The difference between 8.x and 9.x+ is very big.
9.x includes this commit and many other fixes
https://svnweb.freebsd.org/base?view=revision&revision=243243
Comment 7 mark 2014-10-29 21:48:20 UTC
Ok, I was looking at the difference between 8.4 and 9.2 just for the zfsboot directory. There is more to gptzfsboot than just zfsboot and I'd didn't look at all the contributions separately.

$ svn diff https://svn0.eu.freebsd.org/base/releng/8.4/sys/boot/i386/zfsboot https://svn0.eu.freebsd.org/base/releng/9.2/sys/boot/i386/zfsboot 
Index: zfsboot.c
===================================================================
--- zfsboot.c	(.../8.4/sys/boot/i386/zfsboot)	(revision 273837)

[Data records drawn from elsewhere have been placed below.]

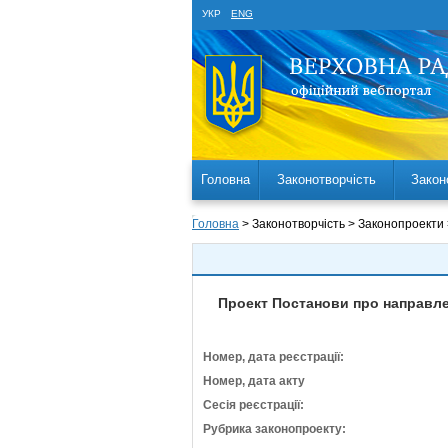
УКР
ENG
Головна
Законотворчість
Закон
Головна
> Законотворчість > Законопроекти
Проект Постанови про направлен
Номер, дата реєстрації:
Номер, дата акту
Сесія реєстрації:
Рубрика законопроекту:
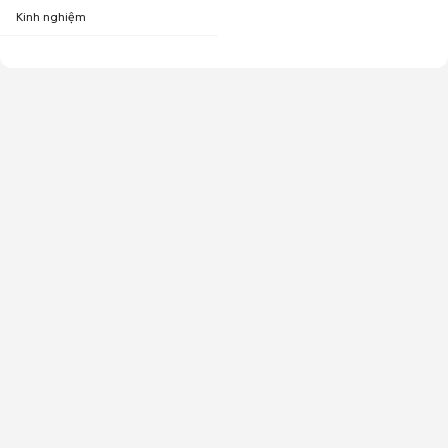
Kinh nghiệm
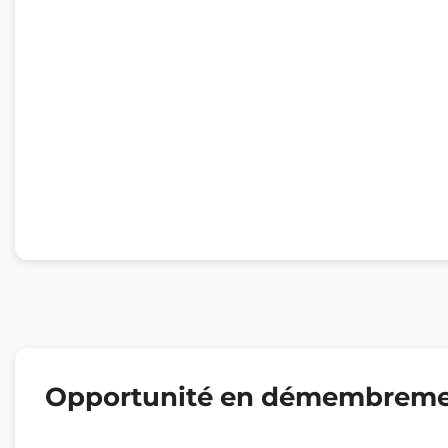
Opportunité en démembrem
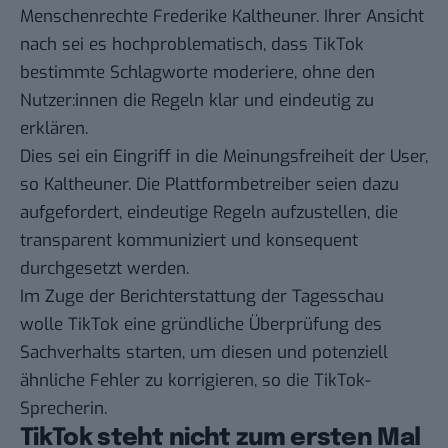
Menschenrechte
Frederike Kaltheuner
. Ihrer Ansicht
nach sei es hochproblematisch, dass TikTok
bestimmte Schlagworte moderiere, ohne den
Nutzer:innen die Regeln klar und eindeutig zu
erklären.
Dies sei ein Eingriff in die Meinungsfreiheit der User,
so Kaltheuner. Die Plattformbetreiber seien dazu
aufgefordert, eindeutige Regeln aufzustellen, die
transparent kommuniziert und konsequent
durchgesetzt werden.
Im Zuge der Berichterstattung der Tagesschau
wolle TikTok eine gründliche Überprüfung des
Sachverhalts starten, um diesen und potenziell
ähnliche Fehler zu korrigieren, so die TikTok-
Sprecherin.
TikTok steht nicht zum ersten Mal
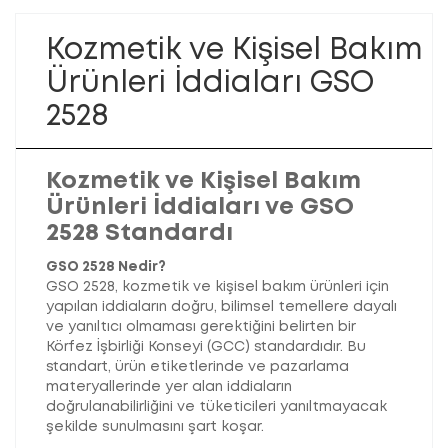
Kozmetik ve Kişisel Bakım
Ürünleri İddiaları GSO
2528
Kozmetik ve Kişisel Bakım
Ürünleri İddiaları ve GSO
2528 Standardı
GSO 2528 Nedir?
GSO 2528, kozmetik ve kişisel bakım ürünleri için
yapılan iddiaların doğru, bilimsel temellere dayalı
ve yanıltıcı olmaması gerektiğini belirten bir
Körfez İşbirliği Konseyi (GCC) standardıdır. Bu
standart, ürün etiketlerinde ve pazarlama
materyallerinde yer alan iddiaların
doğrulanabilirliğini ve tüketicileri yanıltmayacak
şekilde sunulmasını şart koşar.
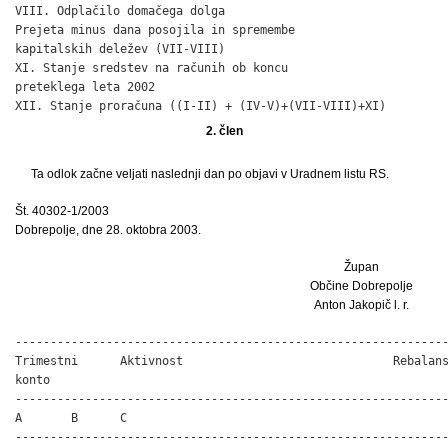
VIII. Odplačilo domačega dolga                                
Prejeta minus dana posojila in spremembe

kapitalskih deležev (VII-VIII)                                
XI. Stanje sredstev na računih ob koncu

preteklega leta 2002                                          
XII. Stanje proračuna ((I-II) + (IV-V)+(VII-VIII)+XI)        
2. člen
Ta odlok začne veljati naslednji dan po objavi v Uradnem listu RS.
Št. 40302-1/2003
Dobrepolje, dne 28. oktobra 2003.
Župan
Občine Dobrepolje
Anton Jakopič l. r.
--------------------------------------------------------------
Trimestni      Aktivnost                              Rebalans
konto

--------------------------------------------------------------
A       B      C                                              
--------------------------------------------------------------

+++ zfsboot.c	(.../9.2/sys/boot/i386/zfsboot)	(revision 273837)
@@ -54,7 +54,7 @@
 #define NOPT		14
 #define NDEV		3
 
-#define BIOS_NUMDRIVES		0x475
+#define BIOS_NUMDRIVES	0x475
 #define DRV_HARD	0x80
 #define DRV_MASK	0x7f
 
@@ -489,7 +489,12 @@
      * will find any other available pools and it may fill in missing
      * vdevs for the boot pool.
      */
-    for (i = 0; i < *(unsigned char *)PTOV(BIOS_NUMDRIVES); i++) {
+#ifndef VIRTUALBOX
+    for (i = 0; i < *(unsigned char *)PTOV(BIOS_NUMDRIVES); i++)
+#else
+    for (i = 0; i < MAXBDDEV; i++)
+#endif
+    {
 	if ((i | DRV_HARD) == *(uint8_t *)PTOV(ARGS))
 	    continue;
 
@@ -780,8 +785,10 @@
 	    }
 	    ioctrl = OPT_CHECK(RBX_DUAL) ? (IO_SERIAL|IO_KEYBOARD) :
 		     OPT_CHECK(RBX_SERIAL) ? IO_SERIAL : IO_KEYBOARD;
-	    if (ioctrl & IO_SERIAL)
-	        sio_init(115200 / comspeed);
+	    if (ioctrl & IO_SERIAL) {
+	        if (sio_init(115200 / comspeed) != 0)

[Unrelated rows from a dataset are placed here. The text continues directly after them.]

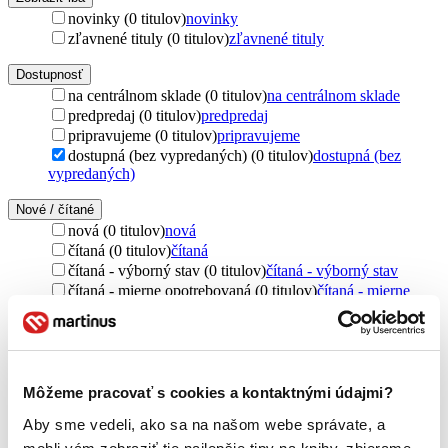
novinky (0 titulov)
novinky
zľavnené tituly (0 titulov)
zľavnené tituly
Dostupnosť
na centrálnom sklade (0 titulov)
na centrálnom sklade
predpredaj (0 titulov)
predpredaj
pripravujeme (0 titulov)
pripravujeme
dostupná (bez vypredaných) (0 titulov)
dostupná (bez
vypredaných)
Nové / čítané
nová (0 titulov)
nová
čítaná (0 titulov)
čítaná
čítaná - výborný stav (0 titulov)
čítaná - výborný stav
čítaná - mierne opotrebovaná (0 titulov)
čítaná - mierne
opotrebovaná
čítané verzie vypredaných kníh (0 titulov)
čítané verzie
vypredaných kníh
Jazyk
Môžeme pracovať s cookies a kontaktnými údajmi?
angličtina (1 titul)
angličtina
1
cudzí jazyk (1 titul)
cudzí jazyk
1
Aby sme vedeli, ako sa na našom webe správate, a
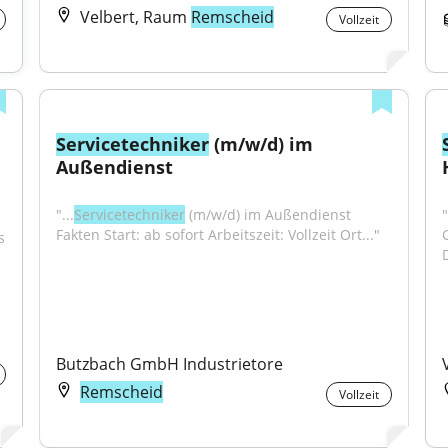
Velbert, Raum
Remscheid
Vollzeit
Servicetechniker
 (m/w/d) im 
Außendienst
"...
Servicetechniker
 (m/w/d) im Außendienst 
"
Fakten Start: ab sofort Arbeitszeit: Vollzeit Ort..."
"...für gemeinsame Erlebnisse.Deine AufgabenAls 
Butzbach GmbH Industrietore
Remscheid
Vollzeit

+		    ioctrl &= ~IO_SERIAL;
+	    }
 	} if (c == '?') {
 	    dnode_phys_t dn;
 
Index: Makefile
===================================================================
--- Makefile	(.../8.4/sys/boot/i386/zfsboot)	(revision 273837)

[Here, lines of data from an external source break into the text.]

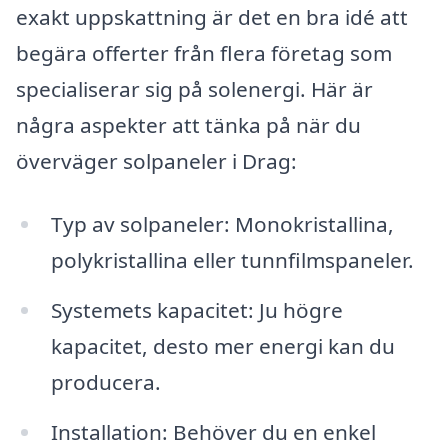
exakt uppskattning är det en bra idé att
begära offerter från flera företag som
specialiserar sig på solenergi. Här är
några aspekter att tänka på när du
överväger solpaneler i Drag:
Typ av solpaneler: Monokristallina,
polykristallina eller tunnfilmspaneler.
Systemets kapacitet: Ju högre
kapacitet, desto mer energi kan du
producera.
Installation: Behöver du en enkel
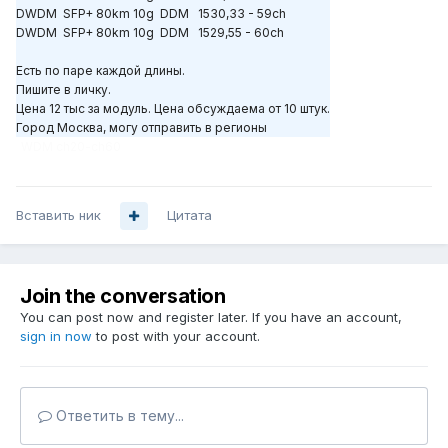
DWDM SFP+ 80km 10g DDM 1530,33 - 59ch
DWDM SFP+ 80km 10g DDM 1529,55 - 60ch
Есть по паре каждой длины.
Пишите в личку.
Цена 12 тыс за модуль. Цена обсуждаема от 10 штук.
Город Москва, могу отправить в регионы
WDM ch20-ch60
Вставить ник
Цитата
Join the conversation
You can post now and register later. If you have an account,
sign in now
to post with your account.
Ответить в тему...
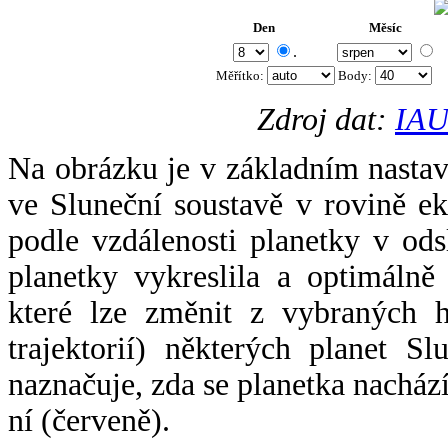
Den
Měsíc
.
Měřítko:
Body
:
Zdroj dat:
IAU
Na obrázku je v základním nastav
ve Sluneční soustavě v rovině ek
podle vzdálenosti planetky v odsl
planetky vykreslila a optimálně
které lze změnit z vybraných h
trajektorií) některých planet Sl
naznačuje, zda se planetka nacház
ní (červeně).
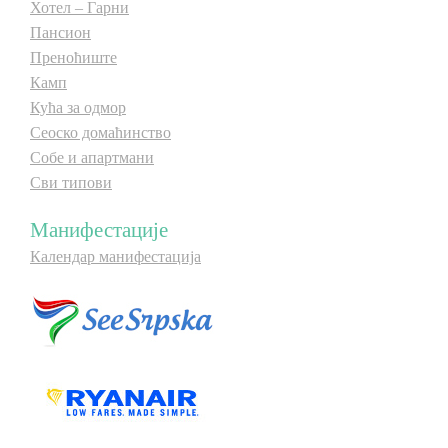
Хотел – Гарни
Пансион
Преноћиште
Камп
Кућа за одмор
Сеоско домаћинство
Собе и апартмани
Сви типови
Манифестације
Календар манифестација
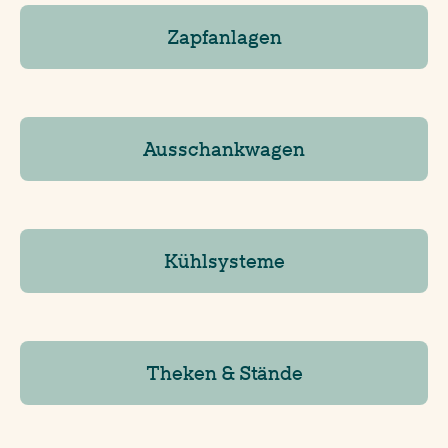
Zapfanlagen
Ausschankwagen
Kühlsysteme
Theken & Stände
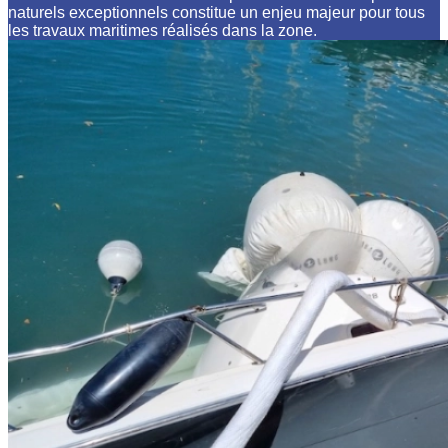
naturels exceptionnels constitue un enjeu majeur pour tous
les travaux maritimes réalisés dans la zone.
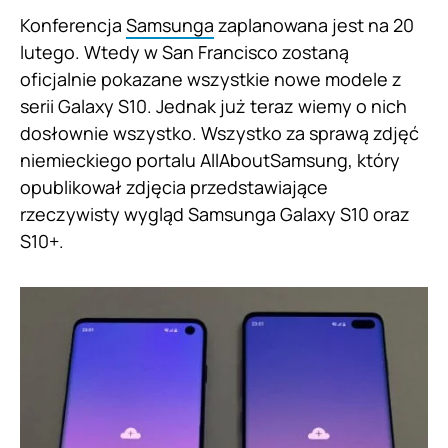
Konferencja
Samsunga
zaplanowana jest na 20
lutego. Wtedy w San Francisco zostaną
oficjalnie pokazane wszystkie nowe modele z
serii Galaxy S10. Jednak już teraz wiemy o nich
dosłownie wszystko. Wszystko za sprawą zdjęć
niemieckiego portalu AllAboutSamsung, który
opublikował zdjęcia przedstawiające
rzeczywisty wygląd Samsunga Galaxy S10 oraz
S10+.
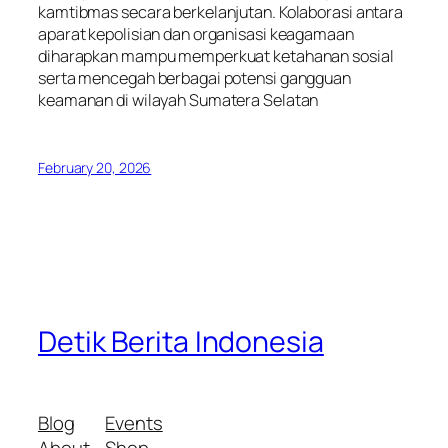
kamtibmas secara berkelanjutan. Kolaborasi antara
aparat kepolisian dan organisasi keagamaan
diharapkan mampu memperkuat ketahanan sosial
serta mencegah berbagai potensi gangguan
keamanan di wilayah Sumatera Selatan
February 20, 2026
Detik Berita Indonesia
Blog
Events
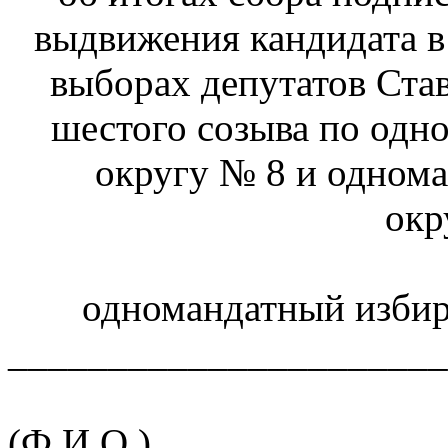
выдвижения кандидата в
выборах депутатов Ста
шестого созыва по одн
округу № 8 и одном
окр
одномандатный избир
______________________
(Ф.И.О.)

+++ Makefile	(.../9.2/sys/boot/i386/zfsboot)	(revision 273837)
@@ -16,7 +16,6 @@
 
 CFLAGS=	-DBOOTPROG=\"zfsboot\" \
 	-O1 \
-	-mno-mmx -mno-3dnow -mno-sse -mno-sse2 -mno-sse3 \
 	-DBOOT2 \
 	-DSIOPRT=${BOOT_COMCONSOLE_PORT} \
 	-DSIOFMT=${B2SIOFMT} \
@@ -78,7 +77,7 @@
 
 SRCS=	zfsboot.c
 
-.if ${MACHINE_ARCH} == "amd64"
+.if ${MACHINE_CPUARCH} == "amd64"
 beforedepend zfsboot.o: machine
 CLEANFILES+=	machine
 machine:
@@ -86,3 +85,7 @@
 .endif
 
 .include <bsd.prog.mk>
+
+# XXX: clang integrated-as doesn't grok .codeNN directives yet
+CFLAGS.zfsldr.S=	${CLANG_NO_IAS}
+CFLAGS+=		${CFLAGS.${.IMPSRC:T}}
Comment 8 Graham Perrin freebsd_committer freebsd_triage 2022-04-09 06:55:23 UTC
With OpenZFS and FreeBSD 13.0-RELEASE or greater, is this still an issue?